3. Waverly. 28. Friendship Ended After Three Years.
“When I was single, my friend and I were fine. I can’t think of one fight that we ever had. When I got with my [now] husband, it was a little awkward; I thought we just needed to adjust things a bit. When that girl paid for her bridesmaid dress at the last minute, was a no-show at the rehearsal dinner, and came late to the wedding, and then was passive-aggressive the entire day — she didn’t wish me well, and I knew it. I waited until a few months to see if things would get better, but she barely called and had an attitude when she did.
"My husband said, ‘We can’t have people around who aren’t happy for us’ and I agreed. I tried to talk to her about it, and she kept saying we could talk later. Later turned into never. My number has changed, and I am fine with that.”
4. Mycah. 40. Friendship Ended After 9 Years.
“Have you ever had a friendwho refuses to apologize but they want you to do it all of the time? They can do big s-it, and you should overlook it, but if you accidentally hang up on them while they’re in mid-sentence, they’re going to hold a grudge until you acknowledge it? That’s what my former best friend was like. Your best friend shouldn’t be so emotionally high-maintenance that you feel like you have to walk on eggshells just to keep the peace.
"Pretty much all of my other friendships are way easier and, at 40, if it’s going to be more difficult than it needs to be, I don’t want it — especially when it comes to dealing with other people.”
5. Chell. 26. Friendship Ended After Five Years.
“Don’t date a friend unless you both are on the same page about it. I lost my best guy friend because I developed feelings for him, and he was physically attracted to me. We decided to see if we could date, but I was emotionally ‘ahead’ of him. So when things turned sexual, I started to want something more, and he just wanted us to remain friends who had sex.

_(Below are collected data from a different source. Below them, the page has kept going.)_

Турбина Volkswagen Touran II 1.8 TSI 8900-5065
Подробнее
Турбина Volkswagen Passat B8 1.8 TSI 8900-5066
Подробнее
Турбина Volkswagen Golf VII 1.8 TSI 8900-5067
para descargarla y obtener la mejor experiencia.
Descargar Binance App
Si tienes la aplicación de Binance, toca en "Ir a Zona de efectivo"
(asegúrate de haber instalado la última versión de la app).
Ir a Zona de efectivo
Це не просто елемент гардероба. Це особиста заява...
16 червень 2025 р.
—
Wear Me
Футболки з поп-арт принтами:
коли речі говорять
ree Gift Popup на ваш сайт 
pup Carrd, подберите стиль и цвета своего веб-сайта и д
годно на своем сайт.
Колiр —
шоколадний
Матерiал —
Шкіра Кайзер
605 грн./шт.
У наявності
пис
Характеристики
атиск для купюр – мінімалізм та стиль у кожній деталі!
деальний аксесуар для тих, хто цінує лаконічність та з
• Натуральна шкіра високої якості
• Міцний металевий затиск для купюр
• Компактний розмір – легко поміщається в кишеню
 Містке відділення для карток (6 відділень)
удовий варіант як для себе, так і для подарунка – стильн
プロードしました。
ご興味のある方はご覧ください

"I began to resent him, and that made him pull back. About six months in, our friendship became a weight. We’re still cordial — even a step up from that. We’ll never be what we were. It wasn’t worth it.”

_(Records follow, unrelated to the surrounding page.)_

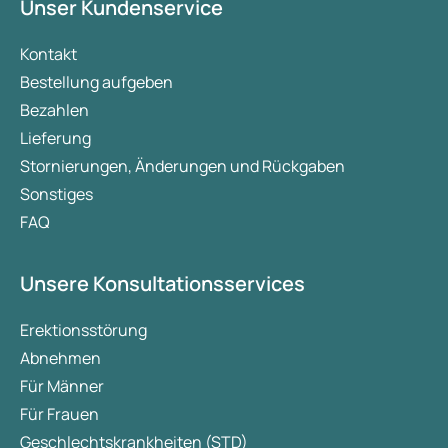
Unser Kundenservice
Kontakt
Bestellung aufgeben
Bezahlen
Lieferung
Stornierungen, Änderungen und Rückgaben
Sonstiges
FAQ
Unsere Konsultationsservices
Erektionsstörung
Abnehmen
Für Männer
Für Frauen
Geschlechtskrankheiten (STD)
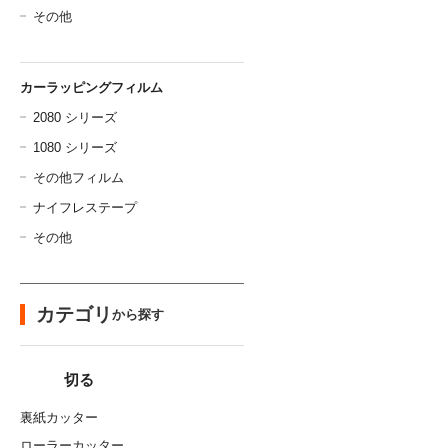
その他
カーラッピングフィルム
2080 シリーズ
1080 シリーズ
その他フィルム
ナイフレステープ
その他
カテゴリ
から探す
切る
裏紙カッター
ローラーカッター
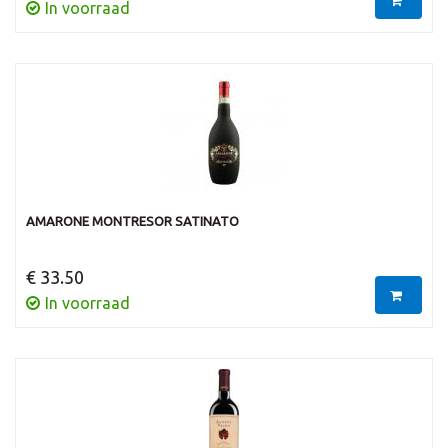
In voorraad
AMARONE MONTRESOR SATINATO
€ 33.50
In voorraad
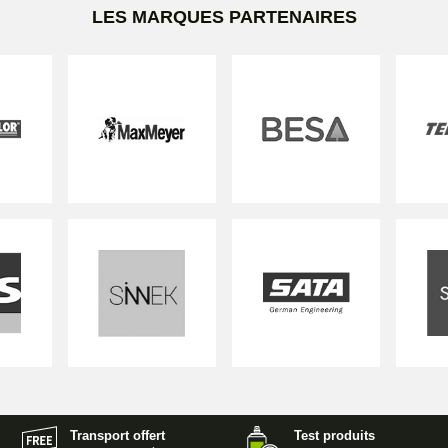
LES MARQUES PARTENAIRES
Transport offert
Test produits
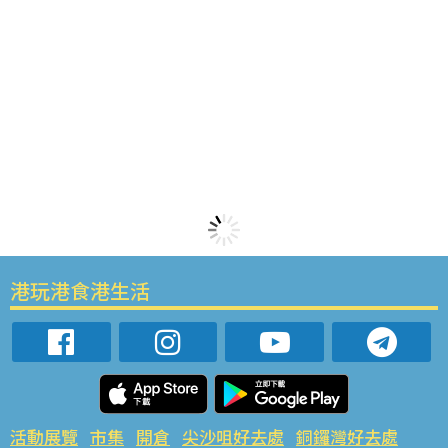
港玩港食港生活
活動展覽
市集
開倉
尖沙咀好去處
銅鑼灣好去處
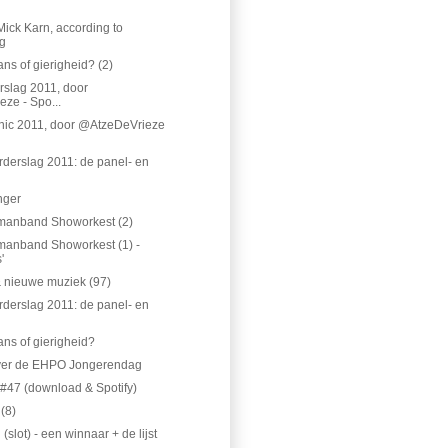
Mick Karn, according to
g
ns of gierigheid? (2)
rslag 2011, door
ze - Spo...
onic 2011, door @AtzeDeVrieze
derslag 2011: de panel- en
nger
emanband Showorkest (2)
manband Showorkest (1) -
'
 nieuwe muziek (97)
derslag 2011: de panel- en
ans of gierigheid?
over de EHPO Jongerendag
e #47 (download & Spotify)
 (8)
lot) - een winnaar + de lijst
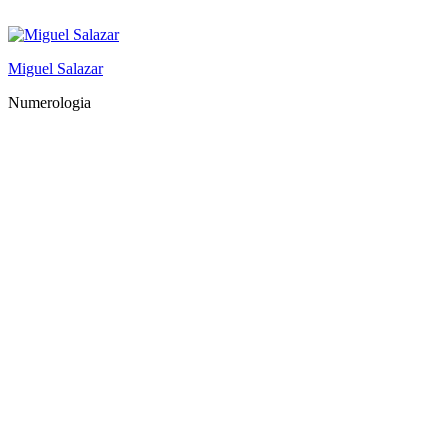
Saltar
al
contenido
Miguel Salazar
Numerologia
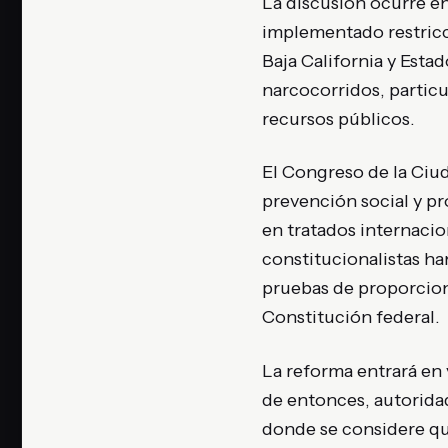
La discusión ocurre e
implementado restricc
Baja California y Esta
narcocorridos, particu
recursos públicos.
El Congreso de la Ciu
prevención social y pr
en tratados internacio
constitucionalistas ha
pruebas de proporciona
Constitución federal.
La reforma entrará en 
de entonces, autorida
donde se considere que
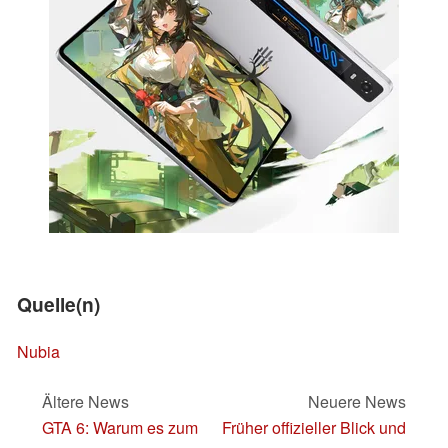
Quelle(n)
Nubia
Ältere News
Neuere News
GTA 6: Warum es zum
Früher offizieller Blick und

6. Brayleigh. 43. Friendship Ended After 10 Years.
“I once had a very close girlfriend who just doesn’t take initiative. As long as I’m doing the calling, the planning of hanging out or taking girlfriend trips, she’s all about it — but if I am quiet and still, she can easily go weeks without us speaking. I know some people say that they can do friendship that way, but it annoys me; not just to do most of the work but that you think we should be each other’s closest reliable source and you’ll only connect with me if I put in the effort to connect with you.
"When I brought it up to her, what ‘took it there’ was her telling me that I was ‘a lot’ and ‘insecure.’ I think another thing that your closest friend should be is a place where you can be your most vulnerable. If I have to chase you down and get attacked when I share my feelings or something that you don’t want to hear about yourself, why are we even friends? She couldn’t answer that question. That was my sign.”

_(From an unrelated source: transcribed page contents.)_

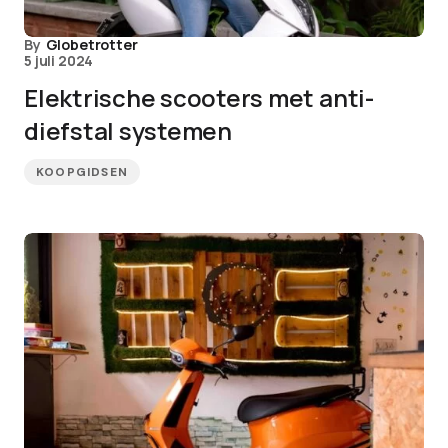
By
Globetrotter
5 juli 2024
Elektrische scooters met anti-
diefstal systemen
KOOPGIDSEN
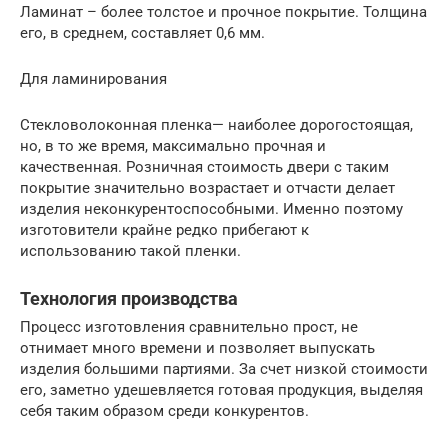
Ламинат – более толстое и прочное покрытие. Толщина
его, в среднем, составляет 0,6 мм.
Для ламинирования
Стекловолоконная пленка— наиболее дорогостоящая,
но, в то же время, максимально прочная и
качественная. Розничная стоимость двери с таким
покрытие значительно возрастает и отчасти делает
изделия неконкурентоспособными. Именно поэтому
изготовители крайне редко прибегают к
использованию такой пленки.
Технология производства
Процесс изготовления сравнительно прост, не
отнимает много времени и позволяет выпускать
изделия большими партиями. За счет низкой стоимости
его, заметно удешевляется готовая продукция, выделяя
себя таким образом среди конкурентов.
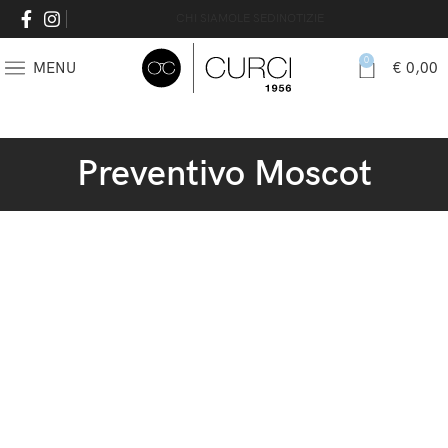
CHI SIAMO
LE SEDI
NOTIZIE
0
MENU
€
0,00
Preventivo Moscot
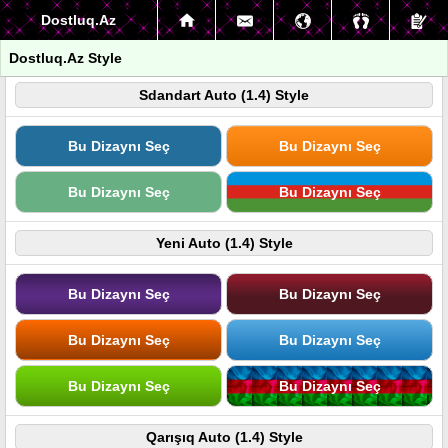
Dostluq.Az
Dostluq.Az Style
Sdandart Auto (1.4) Style
Bu Dizaynı Seç
Bu Dizaynı Seç
Bu Dizaynı Seç
Bu Dizaynı Seç
Yeni Auto (1.4) Style
Bu Dizaynı Seç
Bu Dizaynı Seç
Bu Dizaynı Seç
Bu Dizaynı Seç
Bu Dizaynı Seç
Bu Dizaynı Seç
Qarışıq Auto (1.4) Style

7. Isha. 23. Friendship Ended After Four Years.
“My closest guy friend started dating my closest girlfriend. Neither one of them told me about it until my guy friend found out that my girlfriend cheated on him — then, all of a sudden, he wanted me to do something about it. Long story short, he caught feelings, and she didn’t, and he tried to pull some ‘birds of a feather’ psycho-babble on me and act like her decisions reflect on my character. So, he said that he didn’t trust her or really even me anymore, and that put tension on the entire dynamic.
"He didn’t take accountability for hiding it from me either. We found ourselves not having much to talk about other than her, and that got on my nerves. We’re friends. We’re not best friends anymore, though. I side-eye her a bit for not telling me, too. She’s not off of the hook either.”
8. Daphne. 31. Friendship Ended After Seven Years.
“Back when I told Shellie that I thought she was petty for not liking her friends to be friends, she just said, ‘Keep living.’ I hate that she was right because the reason why my BFF and I are no longer is because she started to become like a clone, [a] parasite, something in my other relationships. Over the last couple of years of our friendship is when my career started to soar, and the folks who I was meeting, she would insert herself into my connections and try and get as much out of them as she could.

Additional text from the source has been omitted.